Cervical radiculopathy occurs when a nerve root coming off the spinal cord becomes compressed. The compression can occur for various reasons. When it happens in younger people, it may occur when a cervical disc herniates due to trauma. While in older individuals, it commonly occurs spontaneously as a result of arthritis or decreased disc height in the neck region. When the spinal nerves are impinged, they cannot properly send messages to the muscles from the brain, nor receive proper sensation from the specific arm location the nerve travels. Unfortunately, everywhere the spinal nerve travels will be affected which results in pain, weakness, and radiating loss of sensation in the arm.
Most pinched nerves or entrapment problems can be managed conservatively with physical therapy and patients will return to normal function. Numerous modalities can be utilized to help manage the symptoms associated with cervical radiculopathy.
Physical Therapy Modalities Used to Treat Cervical Radiculopathy
- Low Level Laser Therapy (LLLT): Low Level Laser Therapy is a cutting-edge treatment option.

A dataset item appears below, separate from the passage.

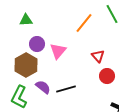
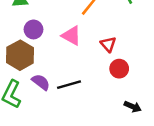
pink triangle: (58, 51) -> (71, 36), moved, turned -42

Laser Light therapy uses very short wavelengths of light (600-1000 nm) to penetrate human tissue in order to facilitate healing of tissue, reduction in pain and swelling. Particles called photons assemble in waveforms to make light. The light transmits through the skin’s layers at all wavelengths in the visible range. LLLT it can be used to help reduce patient’s pain.
- Traction: Spinal traction is a form of decompression therapy that relieves pressure on the spine. It can be performed manually or mechanically on a traction table. Spinal traction is used to treat herniated discs, sciatica, degenerative disc disease, pinched nerves, and many other back conditions. Spinal traction stretches the spine to take pressure off compressed discs.
- Ultrasound Therapy: Ultrasound therapy has been shown to decrease pain, increase function and enhance cartilage repair. The sound waves of ultrasound are converted into heat within the deep tissues, which opens the blood vessels and allows oxygen to be delivered to the injured area.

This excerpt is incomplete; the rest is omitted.